Sunday, March 15, 2015

Clintonian parsing

Andrew McCarthy wrote on March 11,
In her characteristically underhanded way, Mrs. Clinton waited until after she was done “answering questions” to have her lackeys distribute a sheet explaining that she has withheld from the government files and likely deleted from the private servers she refuses to relinquish an astonishing 31,830 e-mails from her time as secretary of state. The icon of the “personal is political” crowd says they . . . were personal. You’ll just have to take her word for it.

...She could have deleted documents throughout her tenure as secretary of state, long before the State Department asked her for records two years after she left office. That’s the way she rigged the system.

Clinton rigged up a system where the presumption was against retention: She made herself, rather than federal law applied by government record-keepers, the sole arbiter of what the government got to keep in its files.

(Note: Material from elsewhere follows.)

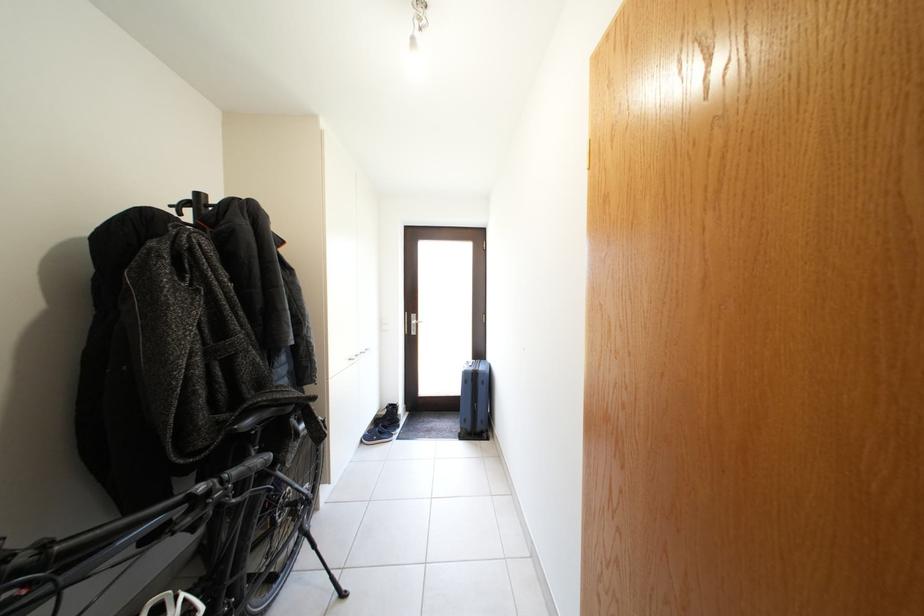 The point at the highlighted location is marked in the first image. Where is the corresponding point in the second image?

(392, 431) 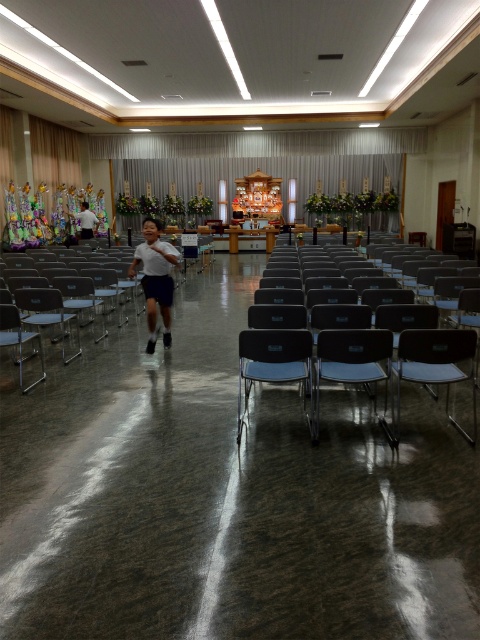 What do you see at coordinates (392, 364) in the screenshot? This screenshot has width=480, height=640. I see `matte plastic chair at center` at bounding box center [392, 364].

...Against that background, consider what was perhaps the most ludicrous argument Mrs. Clinton made at her press conference: Because the Clintons have Secret Service protection, the private Clinton server system was physically protected by federal agents. So what? The Clintons could have had the entire United States Marine Corps on scene and it wouldn’t have made a difference. We’re not worried about someone busting in with a sledgehammer to wreck the server. We’re worried about cyber espionage.

...The fact that Mrs. Clinton says she did not store classified documents on her private server, which is very likely true, does not discount the distinct possibility that she discussed classified matters in private e-mails. We would not be able to judge that absent reviewing the e-mails. If any of the 31,830 withheld e-mails from the private, non-secure system — involving America’s top diplomat who was in constant discussions with other important diplomats, top military and national-security officials, her trusted advisers, and even the president of the United States — touched on classified matters, that could land Mrs. Clinton in very hot legal water. It would be a powerful incentive to hit the “delete” key.